L’Ispettorato Nazionale del Lavoro, oggi, considera le motivazioni del datore: perché installare telecamere negli uffici, nei siti produttivi, magazzini e laddove si svolgono attività lavorative e sono presenti i dipendenti?
Quali ragioni legittimano il loro utilizzo? Sono tre le motivazioni contemplate dalla circolare, che prevedono esigenze organizzativo-produttive, la sicurezza sul lavoro e la tutela del patrimonio aziendale.
E anche i controlli ispettivi hanno come obiettivo quello di verificare che l’impianto video utilizzato sia conforme alle finalità rese esplicite dal datore di lavoro.
Possibilità di inquadrare i lavoratori e di visionare le immagini da remoto
Un’altra novità introdotta dalla circolare n. 5/2018 dell’INL riguarda la possibilità di inquadrare direttamente i lavoratori, senza la necessità di oscurarne il volto o di agire sull’angolo di ripresa della telecamera.
Devono, però, esistere precise ragioni alla base di tale scelta, correlate alla sicurezza sul lavoro o alla tutela del patrimonio aziendale.
E la stessa logica vale per la possibilità di visionare, da postazione remota, sia le immagini live che registrate. Senza, però, le motivazioni suddette, non è consentita.
Fondamentale, sempre, per utilizzare lecitamente gli strumenti di controllo, la corretta informazione data al lavoratore, il quale deve sempre avere chiare le finalità del sistema video al quale è sottoposto.
Anche il GDPR – General Data Protection Regulation, regolamento dell’UE in materia di trattamento dei dati personali e privacy, entrato in vigore il 25 maggio 2018 in tutta l’Unione, è molto chiaro su questo punto: il trattamento dei dati video nei luoghi di lavoro deve sempre essere autorizzato dal lavoratore.
L’interpello del 2019 emanato dal Ministero del Lavoro
La novità normativa che completa il puzzle, è il recente documento emanato l’8 maggio 2019 dal Ministero del Lavoro e delle Politiche Sociali.
Cuore dell’interpello è la regola del “silenzio-assenso” nelle procedure di autorizzazione all’installazione di telecamere di videosorveglianza nei luoghi di lavoro, prevista dalla Legge n. 241/1990. Regola che considera sufficiente il silenzio da parte dell’Ispettorato Territoriale del Lavoro, da interpretarsi, appunto, come autorizzazione implicita all’installazione.

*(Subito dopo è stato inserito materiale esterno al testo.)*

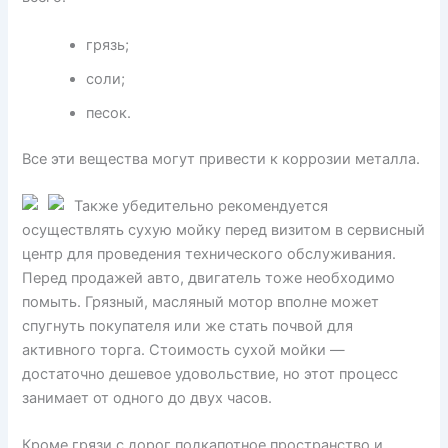
грязь;
соли;
песок.
Все эти вещества могут привести к коррозии металла.
Также убедительно рекомендуется
осуществлять сухую мойку перед визитом в сервисный
центр для проведения технического обслуживания.
Перед продажей авто, двигатель тоже необходимо
помыть. Грязный, масляный мотор вполне может
спугнуть покупателя или же стать почвой для
активного торга. Стоимость сухой мойки —
достаточно дешевое удовольствие, но этот процесс
занимает от одного до двух часов.
Кроме грязи с дорог подкапотное пространство и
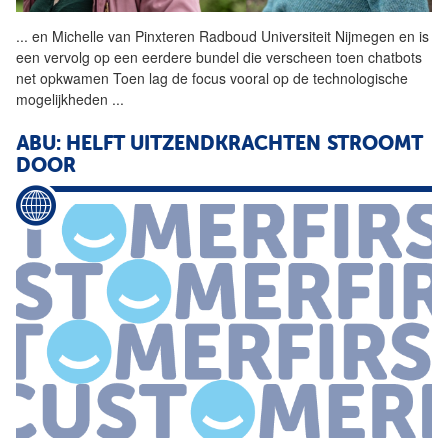
...
en Michelle van Pinxteren
Radboud
Universiteit
Nijmegen
en is
een vervolg op een eerdere bundel die verscheen toen chatbots
net opkwamen Toen lag de focus vooral op de technologische
mogelijkheden
...
ABU: HELFT UITZENDKRACHTEN STROOMT
DOOR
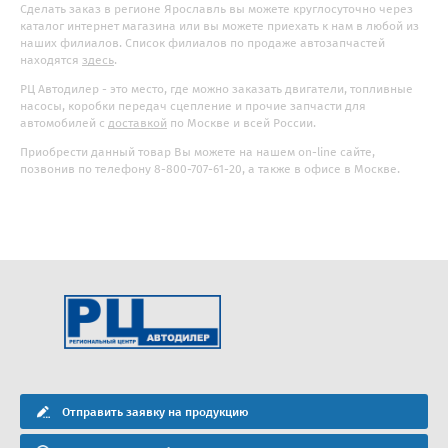
Сделать заказ в регионе Ярославль вы можете круглосуточно через
каталог интернет магазина или вы можете приехать к нам в любой из
наших филиалов. Список филиалов по продаже автозапчастей
находятся
здесь
.
РЦ Автодилер - это место, где можно заказать двигатели, топливные
насосы, коробки передач сцепление и прочие запчасти для
автомобилей с
доставкой
по Москве и всей России.
Приобрести данный товар Вы можете на нашем on-line сайте,
позвонив по телефону 8-800-707-61-20, а также в офисе в Москве.
Отправить заявку на продукцию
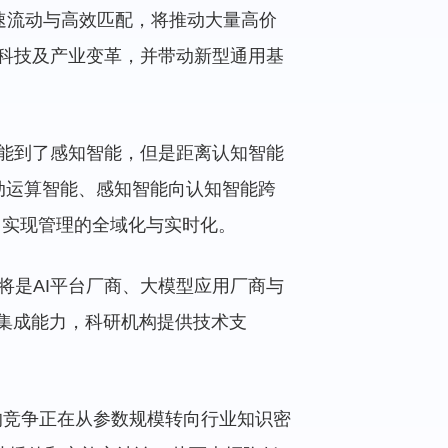
快速流动与高效匹配，将推动大量高价
的科技及产业变革，并带动新型通用基
智能到了感知智能，但是距离认知智能
推动运算智能、感知智能向认知智能跨
，实现管理的全域化与实时化。
将是AI平台厂商、大模型应用厂商与
统集成能力，科研机构提供技术支
的竞争正在从参数规模转向行业知识密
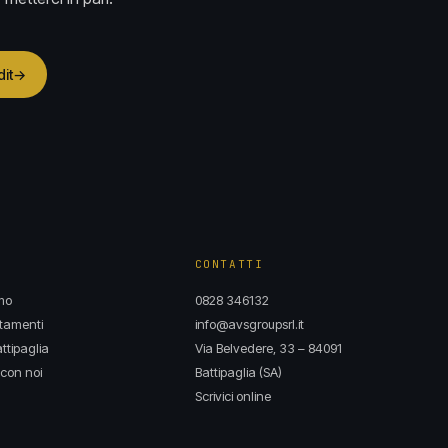
dit
→
CONTATTI
mo
0828 346132
tamenti
info@avsgroupsrl.it
ttipaglia
Via Belvedere, 33 – 84091
con noi
Battipaglia (SA)
Scrivici online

Ebbene, il Ministero del Lavoro, specificando che, per installare lecitamente un sistema di videosorveglianza negli uffici e in tutti i siti lavorativi, è necessaria l’autorizzazione esplicita dell’Ispettorato Territoriale del Lavoro, dà un giro di vite.
Le esigenze di sicurezza del datore di lavoro non possono in nessun modo ledere i diritti dei lavoratori. Negando la regola del silenzio-assenso, l’interpello 3/2019 mira a evitare che l’attività lavorativa venga controllata in modo ingiustificato, garantendo così la tutela del diritto alla privacy di tutti i dipendenti.